PROBLEM DESCRIPTION: Restate the entire listing word for word.

INFORMATION:
++++

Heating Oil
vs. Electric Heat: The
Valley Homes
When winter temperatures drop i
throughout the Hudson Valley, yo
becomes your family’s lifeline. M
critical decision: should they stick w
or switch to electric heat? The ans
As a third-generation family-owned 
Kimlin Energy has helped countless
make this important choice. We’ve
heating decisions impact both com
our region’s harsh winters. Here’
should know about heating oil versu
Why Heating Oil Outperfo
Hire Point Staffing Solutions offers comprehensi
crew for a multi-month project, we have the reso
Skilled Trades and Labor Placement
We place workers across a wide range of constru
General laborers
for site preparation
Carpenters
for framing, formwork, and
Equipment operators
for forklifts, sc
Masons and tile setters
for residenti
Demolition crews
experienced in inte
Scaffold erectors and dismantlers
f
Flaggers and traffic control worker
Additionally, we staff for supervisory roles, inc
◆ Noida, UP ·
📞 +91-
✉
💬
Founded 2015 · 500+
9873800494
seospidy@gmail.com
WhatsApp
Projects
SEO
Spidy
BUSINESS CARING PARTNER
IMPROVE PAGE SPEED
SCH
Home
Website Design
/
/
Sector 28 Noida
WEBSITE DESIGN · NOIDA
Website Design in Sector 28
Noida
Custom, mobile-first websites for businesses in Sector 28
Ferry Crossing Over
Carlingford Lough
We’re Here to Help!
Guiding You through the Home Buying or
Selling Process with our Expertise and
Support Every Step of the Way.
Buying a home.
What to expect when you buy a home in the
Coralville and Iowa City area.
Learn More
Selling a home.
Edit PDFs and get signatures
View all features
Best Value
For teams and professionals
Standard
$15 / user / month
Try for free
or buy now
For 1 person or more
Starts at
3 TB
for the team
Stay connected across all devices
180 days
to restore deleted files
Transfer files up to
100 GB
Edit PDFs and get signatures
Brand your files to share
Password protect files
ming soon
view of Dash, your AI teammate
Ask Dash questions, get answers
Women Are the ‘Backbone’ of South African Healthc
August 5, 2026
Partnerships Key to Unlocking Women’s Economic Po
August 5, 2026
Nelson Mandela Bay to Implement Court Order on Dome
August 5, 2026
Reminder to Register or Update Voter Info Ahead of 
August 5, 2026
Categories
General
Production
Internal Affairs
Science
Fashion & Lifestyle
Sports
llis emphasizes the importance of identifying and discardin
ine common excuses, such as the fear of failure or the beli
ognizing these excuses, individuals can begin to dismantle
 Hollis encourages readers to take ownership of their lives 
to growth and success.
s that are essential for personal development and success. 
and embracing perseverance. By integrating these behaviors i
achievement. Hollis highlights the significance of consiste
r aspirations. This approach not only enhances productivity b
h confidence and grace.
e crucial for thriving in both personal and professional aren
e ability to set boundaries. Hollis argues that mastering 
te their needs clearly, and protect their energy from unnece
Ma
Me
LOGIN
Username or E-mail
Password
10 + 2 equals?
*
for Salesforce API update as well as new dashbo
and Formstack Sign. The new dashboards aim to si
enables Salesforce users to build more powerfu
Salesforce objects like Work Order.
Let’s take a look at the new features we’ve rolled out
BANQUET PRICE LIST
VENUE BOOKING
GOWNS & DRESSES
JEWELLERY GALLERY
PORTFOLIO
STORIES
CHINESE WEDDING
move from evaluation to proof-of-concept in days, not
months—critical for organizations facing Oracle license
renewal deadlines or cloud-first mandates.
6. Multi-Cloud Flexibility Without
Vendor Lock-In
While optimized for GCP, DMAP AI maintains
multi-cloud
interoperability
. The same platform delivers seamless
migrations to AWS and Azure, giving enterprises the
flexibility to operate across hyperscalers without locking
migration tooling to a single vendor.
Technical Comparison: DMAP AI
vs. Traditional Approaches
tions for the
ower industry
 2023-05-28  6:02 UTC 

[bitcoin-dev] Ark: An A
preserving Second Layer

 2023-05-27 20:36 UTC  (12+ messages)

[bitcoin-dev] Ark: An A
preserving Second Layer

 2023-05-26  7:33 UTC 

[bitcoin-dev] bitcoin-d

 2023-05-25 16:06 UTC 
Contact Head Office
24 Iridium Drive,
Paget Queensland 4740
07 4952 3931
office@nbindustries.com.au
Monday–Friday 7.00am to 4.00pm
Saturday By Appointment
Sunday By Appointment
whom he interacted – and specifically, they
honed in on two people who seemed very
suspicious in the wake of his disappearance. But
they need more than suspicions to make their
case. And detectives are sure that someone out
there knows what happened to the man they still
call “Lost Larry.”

++++

THE COMPLETED TASK:
Heating Oil
vs. Electric Heat: The
Valley Homes
When winter temperatures drop i
throughout the Hudson Valley, yo
becomes your family’s lifeline. M
critical decision: should they stick w
or switch to electric heat? The ans
As a third-generation family-owned 
Kimlin Energy has helped countless
make this important choice. We’ve
heating decisions impact both com
our region’s harsh winters. Here’
should know about heating oil versu
Why Heating Oil Outperfo
Hire Point Staffing Solutions offers comprehensi
crew for a multi-month project, we have the reso
Skilled Trades and Labor Placement
We place workers across a wide range of constru
General laborers
for site preparation
Carpenters
for framing, formwork, and
Equipment operators
for forklifts, sc
Masons and tile setters
for residenti
Demolition crews
experienced in inte
Scaffold erectors and dismantlers
f
Flaggers and traffic control worker
Additionally, we staff for supervisory roles, inc
◆ Noida, UP ·
📞 +91-
✉
💬
Founded 2015 · 500+
9873800494
seospidy@gmail.com
WhatsApp
Projects
SEO
Spidy
BUSINESS CARING PARTNER
IMPROVE PAGE SPEED
SCH
Home
Website Design
/
/
Sector 28 Noida
WEBSITE DESIGN · NOIDA
Website Design in Sector 28
Noida
Custom, mobile-first websites for businesses in Sector 28
Ferry Crossing Over
Carlingford Lough
We’re Here to Help!
Guiding You through the Home Buying or
Selling Process with our Expertise and
Support Every Step of the Way.
Buying a home.
What to expect when you buy a home in the
Coralville and Iowa City area.
Learn More
Selling a home.
Edit PDFs and get signatures
View all features
Best Value
For teams and professionals
Standard
$15 / user / month
Try for free
or buy now
For 1 person or more
Starts at
3 TB
for the team
Stay connected across all devices
180 days
to restore deleted files
Transfer files up to
100 GB
Edit PDFs and get signatures
Brand your files to share
Password protect files
ming soon
view of Dash, your AI teammate
Ask Dash questions, get answers
Women Are the ‘Backbone’ of South African Healthc
August 5, 2026
Partnerships Key to Unlocking Women’s Economic Po
August 5, 2026
Nelson Mandela Bay to Implement Court Order on Dome
August 5, 2026
Reminder to Register or Update Voter Info Ahead of 
August 5, 2026
Categories
General
Production
Internal Affairs
Science
Fashion & Lifestyle
Sports
llis emphasizes the importance of identifying and discardin
ine common excuses, such as the fear of failure or the beli
ognizing these excuses, individuals can begin to dismantle
 Hollis encourages readers to take ownership of their lives 
to growth and success.
s that are essential for personal development and success. 
and embracing perseverance. By integrating these behaviors i
achievement. Hollis highlights the significance of consiste
r aspirations. This approach not only enhances productivity b
h confidence and grace.
e crucial for thriving in both personal and professional aren
e ability to set boundaries. Hollis argues that mastering 
te their needs clearly, and protect their energy from unnece
Ma
Me
LOGIN
Username or E-mail
Password
10 + 2 equals?
*
for Salesforce API update as well as new dashbo
and Formstack Sign. The new dashboards aim to si
enables Salesforce users to build more powerfu
Salesforce objects like Work Order.
Let’s take a look at the new features we’ve rolled out
BANQUET PRICE LIST
VENUE BOOKING
GOWNS & DRESSES
JEWELLERY GALLERY
PORTFOLIO
STORIES
CHINESE WEDDING
move from evaluation to proof-of-concept in days, not
months—critical for organizations facing Oracle license
renewal deadlines or cloud-first mandates.
6. Multi-Cloud Flexibility Without
Vendor Lock-In
While optimized for GCP, DMAP AI maintains
multi-cloud
interoperability
. The same platform delivers seamless
migrations to AWS and Azure, giving enterprises the
flexibility to operate across hyperscalers without locking
migration tooling to a single vendor.
Technical Comparison: DMAP AI
vs. Traditional Approaches
tions for the
ower industry
 2023-05-28  6:02 UTC 

[bitcoin-dev] Ark: An A
preserving Second Layer

 2023-05-27 20:36 UTC  (12+ messages)

[bitcoin-dev] Ark: An A
preserving Second Layer

 2023-05-26  7:33 UTC 

[bitcoin-dev] bitcoin-d

 2023-05-25 16:06 UTC 
Contact Head Office
24 Iridium Drive,
Paget Queensland 4740
07 4952 3931
office@nbindustries.com.au
Monday–Friday 7.00am to 4.00pm
Saturday By Appointment
Sunday By Appointment
whom he interacted – and specifically, they
honed in on two people who seemed very
suspicious in the wake of his disappearance. But
they need more than suspicions to make their
case. And detectives are sure that someone out
there knows what happened to the man they still
call “Lost Larry.”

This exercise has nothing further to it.